O Tempo
Há o tempo de a vida acontecer e o tempo de narrar o que aconteceu. Um tempo físico (tempo do agora) e um tempo literário.
Narrar é resgate, lembrar o que se viveu, não importa há quanto, um minuto ou um século. Literatura é memória. Indo além, a arte é memoria. É lá, nesse relicário que buscamos os objetos da construção dos contos, romances, poemas. Num canto se apanha um rosto, uma voz, noutro uma paisagem, noutro ainda uma dor ou uma alegria.

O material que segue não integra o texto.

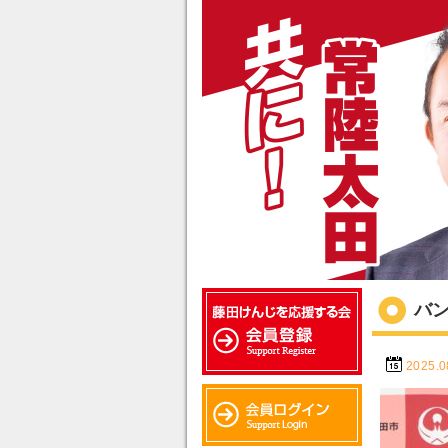
バ
2025.0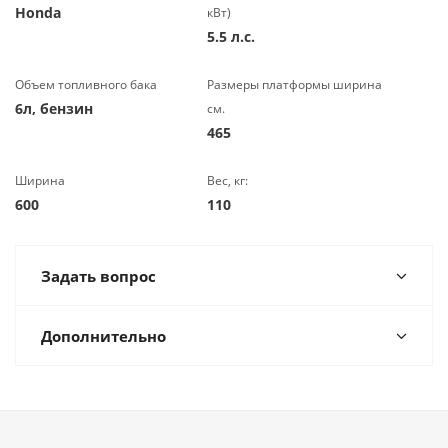
Honda
кВт)
5.5 л.с.
Объем топливного бака
Размеры платформы ширина
6л, бензин
см.
465
Ширина
Вес, кг:
600
110
Задать вопрос
Дополнительно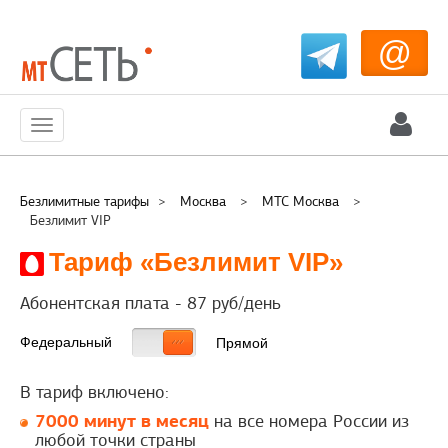
@
Меню
Безлимитные тарифы
>
Москва
>
МТС Москва
>
Безлимит VIP
Тариф «Безлимит VIP»
Абонентская плата -
87
руб/день
Федеральный
Прямой
В тариф включено:
7000 минут в месяц
на все номера России из
любой точки страны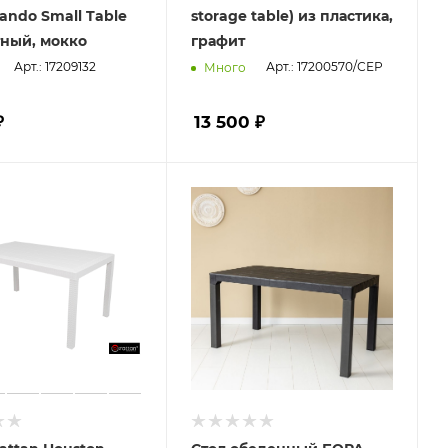
lando Small Table
storage table) из пластика,
ный, мокко
графит
Арт.: 17209132
Арт.: 17200570/СЕР
Много
₽
13 500 ₽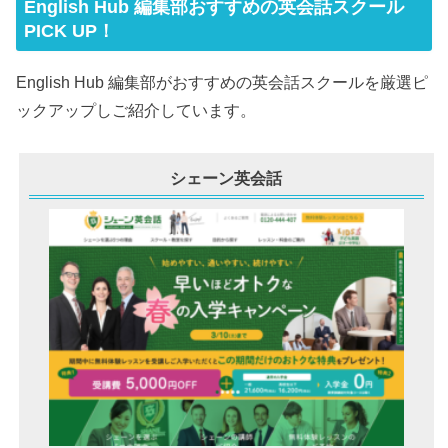
English Hub 編集部おすすめの英会話スクール
PICK UP！
English Hub 編集部がおすすめの英会話スクールを厳選ピ
ックアップしご紹介しています。
シェーン英会話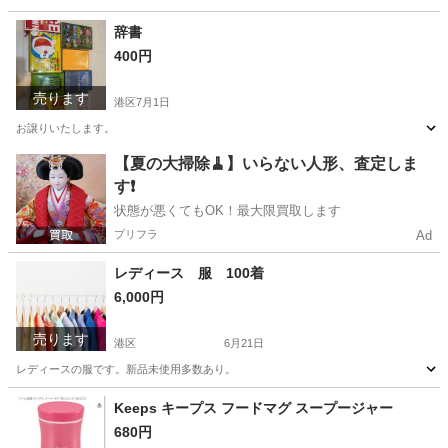
東京
港区
Tシャツ
インナー
辞書
400円
売ります
港区
7月1日
お譲りいたします。
東京
港区
参考書
【夏の大掃除🧹】いらない人形、査定しま
す❗️
状態が悪くてもOK！最大限買取します
プリフラ
Ad
レディース 服 100着
6,000円
売ります
港区
6月21日
レディースの服です。新品未使用多数あり。
東京
港区
Tシャツ
新品
Keeps キープス フードマグ スープージャー
680円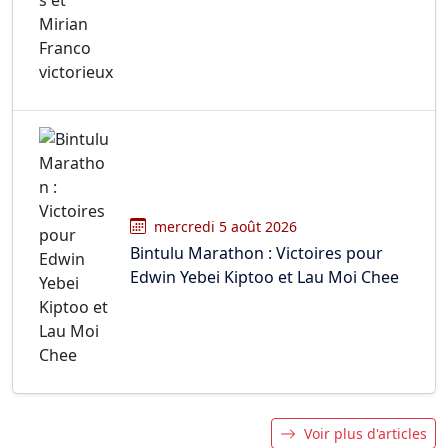
mercredi 5 août 2026
Bintulu Marathon : Victoires pour
Edwin Yebei Kiptoo et Lau Moi Chee
Voir plus d'articles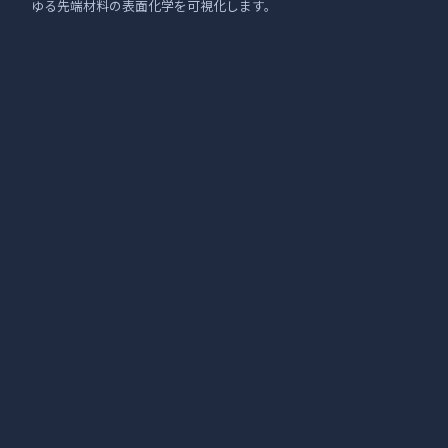
ゆる先端材料の表面化学を可視化します。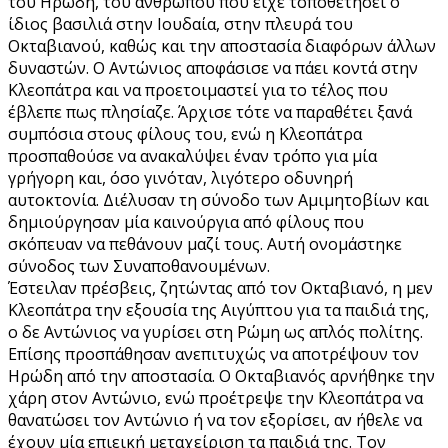
του Ηρώδη, του ανθρώπου που είχε τοποθετήσει ο
ίδιος βασιλιά στην Ιουδαία, στην πλευρά του
Οκταβιανού, καθώς και την αποστασία διαφόρων άλλων
δυναστών. Ο Αντώνιος αποφάσισε να πάει κοντά στην
Κλεοπάτρα και να προετοιμαστεί για το τέλος που
έβλεπε πως πλησίαζε. Άρχισε τότε να παραθέτει ξανά
συμπόσια στους φίλους του, ενώ η Κλεοπάτρα
προσπαθούσε να ανακαλύψει έναν τρόπο για μία
γρήγορη και, όσο γινόταν, λιγότερο οδυνηρή
αυτοκτονία. Διέλυσαν τη σύνοδο των Αμιμητοβίων και
δημιούργησαν μία καινούργια από φίλους που
σκόπευαν να πεθάνουν μαζί τους. Αυτή ονομάστηκε
σύνοδος των Συναποθανουμένων.
Έστειλαν πρέσβεις, ζητώντας από τον Οκταβιανό, η μεν
Κλεοπάτρα την εξουσία της Αιγύπτου για τα παιδιά της,
ο δε Αντώνιος να γυρίσει στη Ρώμη ως απλός πολίτης.
Επίσης προσπάθησαν ανεπιτυχώς να αποτρέψουν τον
Ηρώδη από την αποστασία. Ο Οκταβιανός αρνήθηκε την
χάρη στον Αντώνιο, ενώ προέτρεψε την Κλεοπάτρα να
θανατώσει τον Αντώνιο ή να τον εξορίσει, αν ήθελε να
έχουν μία επιεική μεταχείριση τα παιδιά της. Τον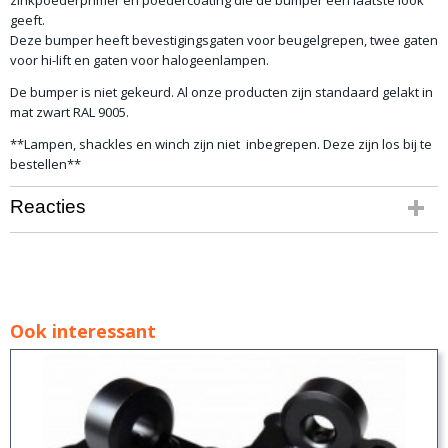
zinkpoederprimer en poedercoating die de bumper een laatste look
geeft.
Deze bumper heeft bevestigingsgaten voor beugelgrepen, twee gaten
voor hi-lift en gaten voor halogeenlampen.
De bumper is niet gekeurd. Al onze producten zijn standaard gelakt in
mat zwart RAL 9005.
**Lampen, shackles en winch zijn niet inbegrepen. Deze zijn los bij te
bestellen**
Reacties
Ook interessant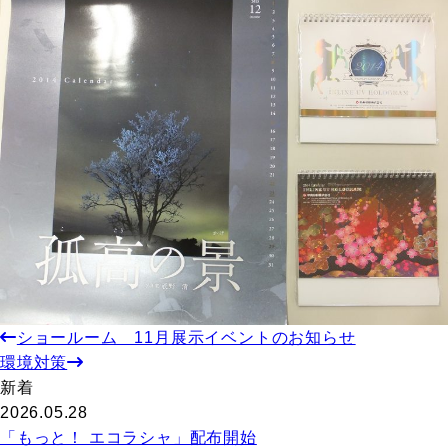
ショールーム 11月展示イベントのお知らせ
環境対策
新着
2026.05.28
「もっと！ エコラシャ」配布開始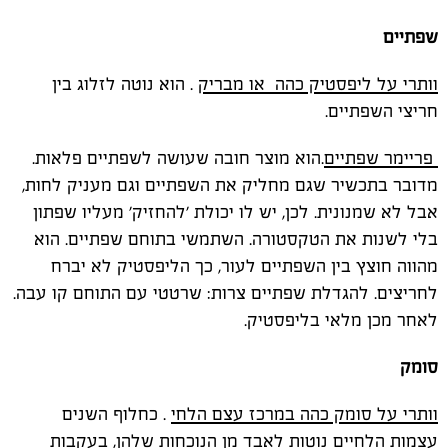
שפתיים
וותרי על ליפסטיק כהה או מבריק
. הוא נוטה לזלוג בין
חריצי השפתיים.
פריימר שפתיים
.הוא מוצר חובה שעושה לשפתיים פלאות.
מדובר בתכשיר שגם מחליק את השפתיים וגם מעניק לחות,
אבל לא שמנונית. לכן, יש לו יכולת 'להחזיק' מעליו שפתון
בלי לשנות את הטקסטורה. השתמשי בתוחם שפתיים. הוא
מהווה חוצץ בין השפתיים לעור, כך הליפסטיק לא יברח
לחריצים. להגדלת שפתיים צרות: שרטטי עם התוחם קו עבה.
לאחר מכן מלאי בליפסטיק.
סומק
וותרי על סומק כהה במרכז עצם הלחי
. כחלוף השנים
עצמות הלחיים נוטות לאבד מן הנוכחות שלהן, בעקבות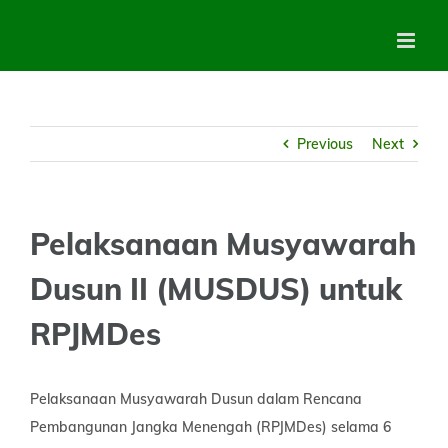
Skip
to
content
Previous
Next
Pelaksanaan Musyawarah
Dusun II (MUSDUS) untuk
RPJMDes
Pelaksanaan Musyawarah Dusun dalam Rencana
Pembangunan Jangka Menengah (RPJMDes) selama 6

Como na musica, notas longas, notas breves, o compasso, a modulação do desejo. Cabe ao escritor, não importa sua estatura, reconstruir mundos, recuperar emoções, paisagens, fatos, reconstruir homens, cidades, épocas, costumes, amores, desamores. Cabe a ele esse inventário das coisas do mundo e dos homens. E muitas vezes dizer o que ninguém diz. O que seria de nós, sem essas reconstruções, sem essas reproduções de vida, repassadas infinitas vezes, como que a lustrar com a flanela do tempo? A vida se encurtaria e perderia a profundidade, a experiência da tradição.
Na literatura, sabemos, não há o compromisso com a fidelidade do acontecido, tarefa destinada aos historiadores. Se a história é ação do homem no tempo e coube a eles, historiadores, a missão de falar do mundo como foi, resta ao poeta descrever o mundo como deveria ter sido. Cabe ao escritor narrar o tempo e a vida sem o compromisso com a verdade e a sinceridade. Mundo de imaginação.
Aprendendo com o mestre Machado de Assis: que melhor que ninguém resumiu o tempo:
"...tempo é um tecido invisível em que se pode bordar tudo, uma flor, um pássaro, uma dama, um castelo, um túmulo. Também se pode bordar nada. Nada em cima de invisível é a mais sutil obra deste mundo, e acaso do outro."